しかし、相変わらず譜緒流手だけは、それに目を向けることなく、自身の昼食のラーメンを先程よりも若干大きな音をたてながら啜る。
「ほらほら、譜緒流手ちゃ〜ん。見てー、刀牙くんと三角関係だって〜、読み物としては中々面白い事が書かれてるよ〜」
「読み物としてはって、酷いっすね〜」
筵は譜緒流手にもその新聞を勧めるが、やはり、興味ない風を装いそっぽ向いてしまう。
「ちょっと筵先輩いい加減仲直りしてくださいよ」
「でもね〜。淵ちゃん。譜緒流手ちゃんが僕個人に対して怒っているならまだしも今回は違うから難しいんだよ」
小声で耳打ちする淵に見た目は変化していないものの内心は困りに困っている筵が答える。
その時。
「ちょっと蛭間さんこれはどういう事ですか?」
明らかに怒っている少女の声が響き、笑の元へと詰め寄ってきたのは、今回の新聞の主役、矢式凛であった。
凛の手には笑の作った新聞が握られていて、不機嫌そうな表情でそれを笑に突き返した。
「な、なんすか?今回はそこまで過激なことは書いてないっすよ」
凛の様子に少し焦った笑は筵の後ろに回り込み盾にしつつ、聞き返す。
「私、話しましたよね。小中学生の時は能力の才能が無くて、散々普通以下と罵られていて、努力して何とかここまでになったって、それを天才なんて言葉で片付けて・・・」
人には人それぞれのタブーが存在するが、この矢式凛のそれは天才呼ばわりされる事だったらしく、今、筵たちの前に現れた凛は初日とはだいぶ印象が違った。
「とにかく、書き直すか、撤去するかして下さい」
「い、いやー、私も授業サボって頑張って仕上げたっすが・・・」
困ったように愛想笑いを浮かべる笑。やはりこの学園にはしっかりとカーストが存在していて、上のクラスの人にはどうしても頭が上がらないという風潮が根強くあった。
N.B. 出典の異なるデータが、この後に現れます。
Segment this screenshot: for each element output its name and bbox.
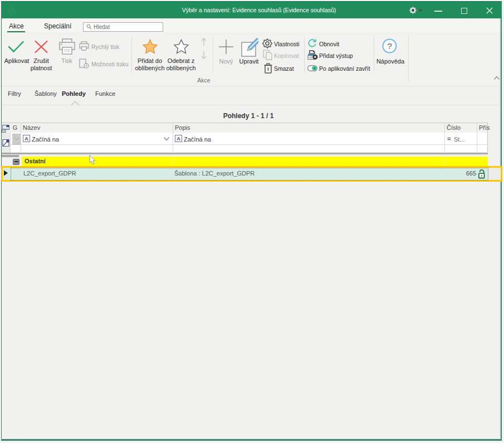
svg-text:A: A <box>25 136 28 142</box>
svg-text:?: ? <box>387 41 392 51</box>
svg-text:A: A <box>177 136 180 142</box>
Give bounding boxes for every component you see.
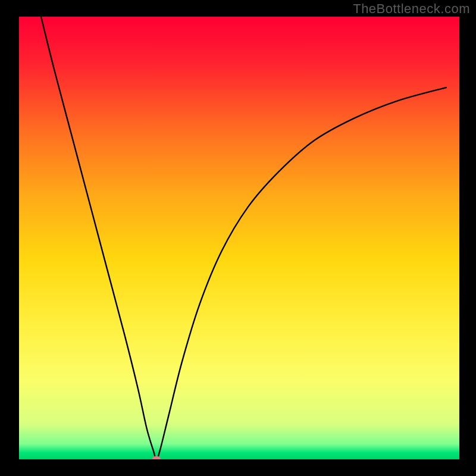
watermark-text: TheBottleneck.com (353, 1, 470, 17)
minimum-marker (152, 456, 161, 462)
chart-frame: TheBottleneck.com (0, 0, 476, 476)
bottleneck-chart (0, 0, 476, 476)
gradient-background (19, 17, 459, 459)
筵はそんな状況にため息をもらすと、仕方なく凛を説得する為、口を開こうとするが・・・。
「でも、これ結構よく出来ていると思うけどね。色も綺麗だし、仕事も細かい、これは生半可な努力では無いと思うね」
凛の前に立ち塞がったのはさっきまで筵とは反対側でひたすら食事に集中していた譜緒流手であった。
「あ、貴方は、確か譜緒流手さん?」
凛の問に対し、譜緒流手は振り向き、凛の顔をじっと見つめた後、更に一歩詰め寄って問いかける。
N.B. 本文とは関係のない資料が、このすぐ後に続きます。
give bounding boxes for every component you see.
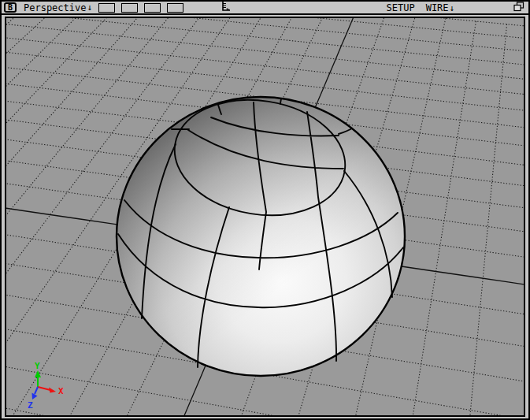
grid-line (5, 17, 525, 95)
grid-line (5, 17, 525, 39)
x-axis-line (38, 387, 50, 390)
grid-line (5, 17, 525, 52)
dropdown-arrow-icon: ↓ (450, 3, 455, 13)
grid-line (458, 24, 506, 417)
grid-line (5, 17, 135, 400)
scene-svg: Y X Z (5, 17, 525, 417)
grid-line (523, 28, 525, 418)
viewport-3d[interactable]: Y X Z (5, 17, 525, 417)
app-window: B Perspective↓ SETUP WIRE↓ (0, 0, 530, 420)
dropdown-arrow-icon: ↓ (87, 2, 92, 13)
viewport-titlebar: B Perspective↓ SETUP WIRE↓ (2, 2, 528, 15)
grid-line (5, 17, 6, 355)
grid-line (5, 17, 525, 80)
z-axis-label: Z (28, 400, 33, 411)
grid-line (5, 17, 108, 392)
menu-setup[interactable]: SETUP (387, 2, 415, 13)
window-frame: Y X Z (2, 17, 528, 418)
layout-preset-button-4[interactable] (167, 3, 183, 13)
menu-wire[interactable]: WIRE↓ (426, 2, 455, 13)
dome-object[interactable] (117, 88, 405, 376)
layout-preset-button-1[interactable] (98, 3, 115, 13)
grid-line (395, 21, 476, 417)
layout-preset-button-2[interactable] (121, 3, 138, 13)
grid-line (5, 17, 56, 373)
grid-line (5, 17, 82, 382)
y-axis-label: Y (35, 361, 40, 371)
view-menu[interactable]: Perspective↓ (24, 2, 92, 13)
layout-preset-button-3[interactable] (144, 3, 161, 13)
window-mode-button[interactable]: B (4, 2, 17, 13)
axis-triad: Y X Z (28, 361, 64, 411)
window-mode-button-label: B (8, 4, 13, 12)
z-axis-line (35, 387, 38, 394)
y-axis-arrow (35, 370, 41, 377)
view-menu-label: Perspective (24, 2, 86, 13)
x-axis-arrow (49, 388, 56, 393)
grid-line (5, 17, 525, 66)
x-axis-label: X (58, 386, 64, 396)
「あとさ、貴方のような天才が自分の事を普通以下だ。なんて宣う行為は他の人をイラつかせるのと同時に貴方以下の人間を普通以下に押し下げているということを忘れてはいけないよ。それに貴方がどれだけの努力をしたかは分からないけど、みんな少なからず努力はしているんだ。貴方は上ばかり見ていて眼中には無いのかもしれないけれど、貴方は貴方を一方的にライバル視して、そして知らず知らずの内に敗れさった者達の屍の上に立っているんだよ。そんな者達にくらいあいつは天才だから仕方ないと、言わせてあげてもいいだろう?貴方はそれさえ甘えだというのかい?例えば、全ての人間が貴方並に努力すれば、貴方レベルになれると保証をしてくれるのかい?・・・それと、よく努力は嘘をつかないって言うけど、あれは言い得て妙だよね。だって努力は才能のない奴になんて決して期待を持たせない。残酷に”お前はこの程度だ”と真実のみを叩きつけて嘘なんて付いてくれやしないんだから」
約1日ぶりに聞いた譜緒流手の声と、その言動に一同は驚きつつ、数秒間が経ち、淵がその沈黙を破り重い口を開く。